PwC’s finding is the business equivalent of the benchmark gap. Twelve hundred senior executives, twenty-five sectors, multiple regions. The headline: twenty percent of companies are generating seven point two times more AI-driven revenue and efficiency gains than the average competitor. The corollary: fifty-six percent report no significant financial benefit. More than half the companies investing in artificial intelligence have not produced measurable returns.

The study identifies the distinguishing factor. The twenty percent are not deploying more AI. They are deploying AI toward different objectives — revenue growth and business model reinvention rather than cost reduction and productivity optimization. The eighty percent are using AI to do existing work slightly faster. The twenty percent are using AI to do different work entirely. The technology is the same. The strategy is not. The gap between leaders and laggards is not a technology gap. It is a vision gap, and the technology amplifies it rather than closing it.
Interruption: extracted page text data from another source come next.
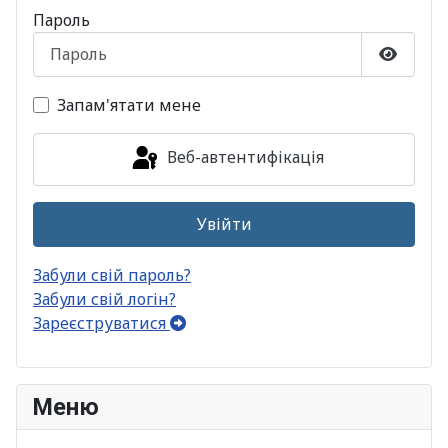
Пароль
Показа
Запам'ятати мене
Веб-автентифікація
Увійти
Забули свій пароль?
Забули свій логін?
Зареєструватися
Меню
I find this consistent with every prior technology adoption cycle. The internet produced Amazon and a thousand failed e-commerce startups. Mobile produced the app economy and a million abandoned downloads. The technology itself is neutral. The returns accrue to the organizations that understand what the technology changes about the structure of their market, not to the organizations that apply it to the structure they already have. AI will not be different. The majority will spend, measure, and conclude that the technology underdelivered. The minority will restructure, and the restructuring will be invisible until it is irreversible.

What This Means

The models score thirty-seven percent on expert-level questions. The majority of companies deploying them report no financial benefit. These are not contradictory findings. They are the same finding measured at different scales. The technology is immensely capable at a specific category of tasks and measurably inadequate at the category its valuation depends on. The companies that benefit are the ones that match the technology to the tasks it actually performs well, rather than the tasks the pitch deck describes.
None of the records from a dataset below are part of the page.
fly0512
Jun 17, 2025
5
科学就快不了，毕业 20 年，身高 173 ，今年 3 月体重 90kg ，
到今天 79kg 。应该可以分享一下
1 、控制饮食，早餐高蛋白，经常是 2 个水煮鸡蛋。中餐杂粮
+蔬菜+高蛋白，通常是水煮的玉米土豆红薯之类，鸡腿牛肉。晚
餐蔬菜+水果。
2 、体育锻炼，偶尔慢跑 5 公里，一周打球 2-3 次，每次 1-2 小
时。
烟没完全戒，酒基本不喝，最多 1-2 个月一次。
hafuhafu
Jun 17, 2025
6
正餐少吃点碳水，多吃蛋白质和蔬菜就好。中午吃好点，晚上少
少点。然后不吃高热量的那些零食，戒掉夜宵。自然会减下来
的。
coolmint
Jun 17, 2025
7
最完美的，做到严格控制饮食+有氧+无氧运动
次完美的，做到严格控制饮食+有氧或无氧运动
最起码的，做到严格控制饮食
Eight hundred and fifty-two billion dollars was committed five days ago on the premise that general artificial intelligence is arriving. Thirty-seven percent on Humanity’s Last Exam suggests that what is arriving is something powerful, transformative, and significantly narrower than general. The gap between the valuation and the benchmark is not fraud. It is a bet — a collective wager that the thirty-seven percent will become ninety percent before the capital runs out. The wager may be correct. The timeline is the variable, and the timeline is the thing that capital cannot buy.
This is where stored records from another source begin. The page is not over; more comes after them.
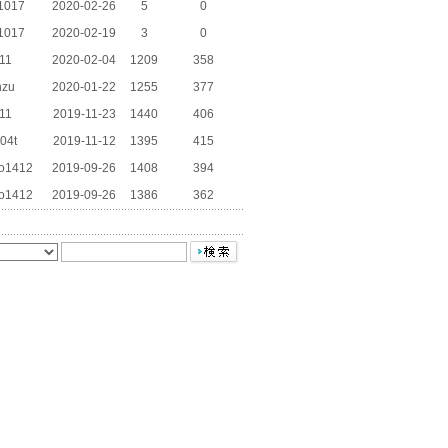
1017
2020-02-26
5
0
1017
2020-02-19
3
0
11
2020-02-04
1209
358
nzu
2020-01-22
1255
377
11
2019-11-23
1440
406
04t
2019-11-12
1395
415
to1412
2019-09-26
1408
394
to1412
2019-09-26
1386
362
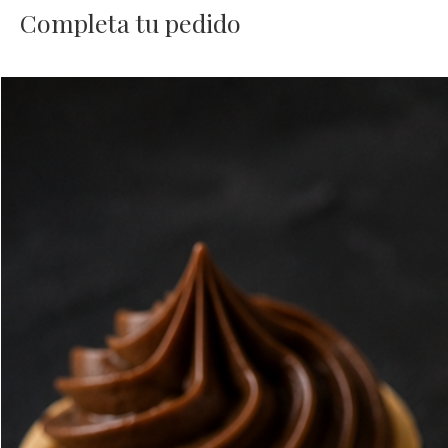
Completa tu pedido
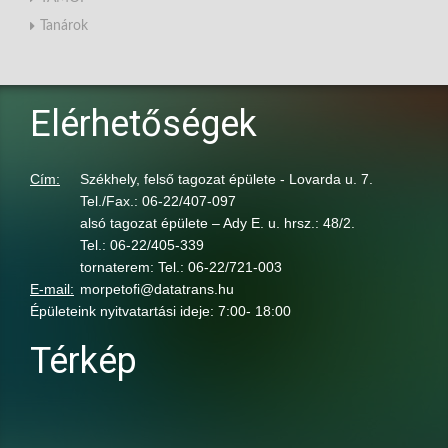
Tanárok
Elérhetőségek
Cím:
Székhely, felső tagozat épülete - Lovarda u. 7.
Tel./Fax.: 06-22/407-097
alsó tagozat épülete – Ady E. u. hrsz.: 48/2.
Tel.: 06-22/405-339
tornaterem: Tel.: 06-22/721-003
E-mail:
morpetofi@datatrans.hu
Épületeink nyitvatartási ideje: 7:00- 18:00
Térkép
Fifty-six percent of companies report no significant benefit. Ninety percent of human experts outperform the best model. Twenty percent of companies capture three-quarters of the gains. I observe that the numbers, placed next to each other, describe an industry whose rhetoric is five years ahead of its reality, whose capital allocation assumes the rhetoric is correct, and whose actual performance validates only the fraction of the investment that was never speculative to begin with. The thirty-seven percent is not a verdict. It is a coordinate — a precise measurement of the distance between where the technology is and where the money says it should be.